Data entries
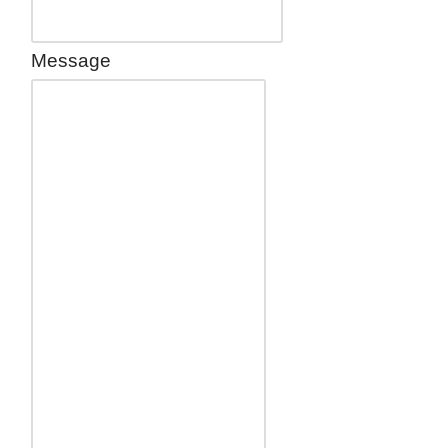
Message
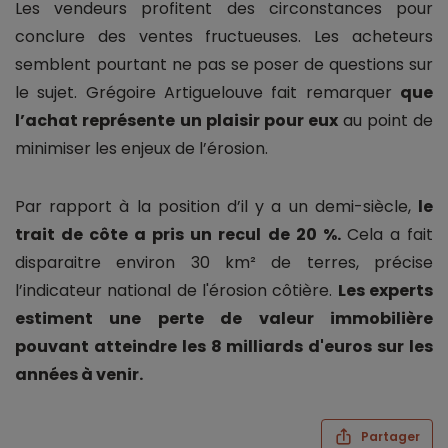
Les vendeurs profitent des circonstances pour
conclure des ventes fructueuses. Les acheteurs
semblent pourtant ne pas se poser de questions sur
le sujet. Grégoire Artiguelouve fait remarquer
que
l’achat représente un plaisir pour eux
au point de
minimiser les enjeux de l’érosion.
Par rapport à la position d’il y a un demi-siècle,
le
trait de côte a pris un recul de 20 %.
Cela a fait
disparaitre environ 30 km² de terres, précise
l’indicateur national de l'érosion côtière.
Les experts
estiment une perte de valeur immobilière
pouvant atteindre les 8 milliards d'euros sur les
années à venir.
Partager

--

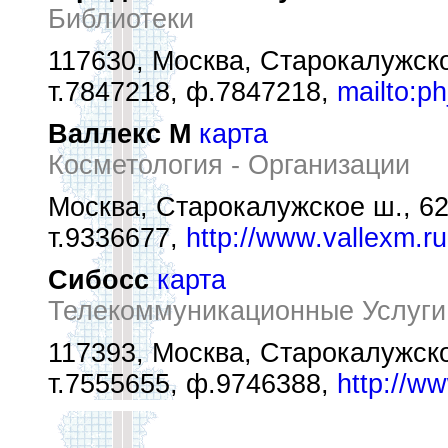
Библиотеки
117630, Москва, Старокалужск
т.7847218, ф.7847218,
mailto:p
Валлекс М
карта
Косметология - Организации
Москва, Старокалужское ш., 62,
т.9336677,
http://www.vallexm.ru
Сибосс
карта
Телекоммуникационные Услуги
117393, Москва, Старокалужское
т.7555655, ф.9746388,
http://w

...

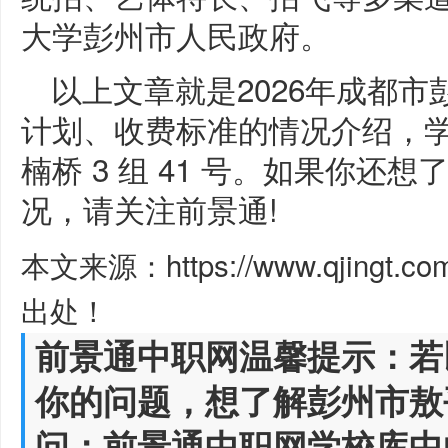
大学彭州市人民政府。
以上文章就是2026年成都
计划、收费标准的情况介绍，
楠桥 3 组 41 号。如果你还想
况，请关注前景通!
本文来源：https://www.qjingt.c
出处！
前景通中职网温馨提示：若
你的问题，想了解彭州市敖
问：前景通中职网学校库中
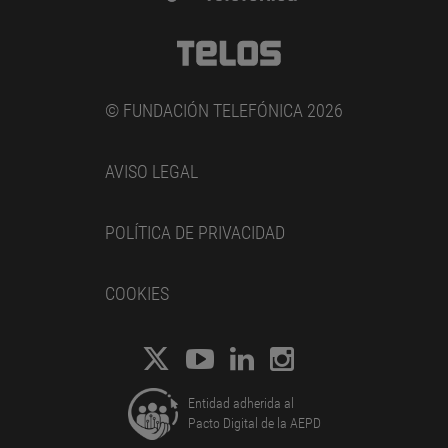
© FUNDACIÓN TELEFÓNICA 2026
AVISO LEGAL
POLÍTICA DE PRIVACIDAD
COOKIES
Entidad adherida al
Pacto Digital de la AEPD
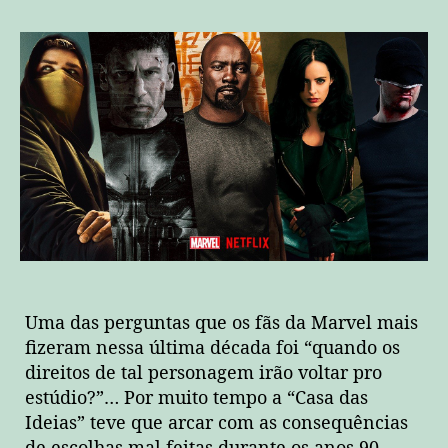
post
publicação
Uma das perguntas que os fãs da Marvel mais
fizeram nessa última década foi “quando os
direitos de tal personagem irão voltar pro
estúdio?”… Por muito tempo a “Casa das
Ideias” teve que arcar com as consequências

**Work task:**
For every line above that has "Москва" in it, copy the line.

**Answer:**
117630, Москва, Старокалужск
Москва, Старокалужское ш., 62,
117393, Москва, Старокалужское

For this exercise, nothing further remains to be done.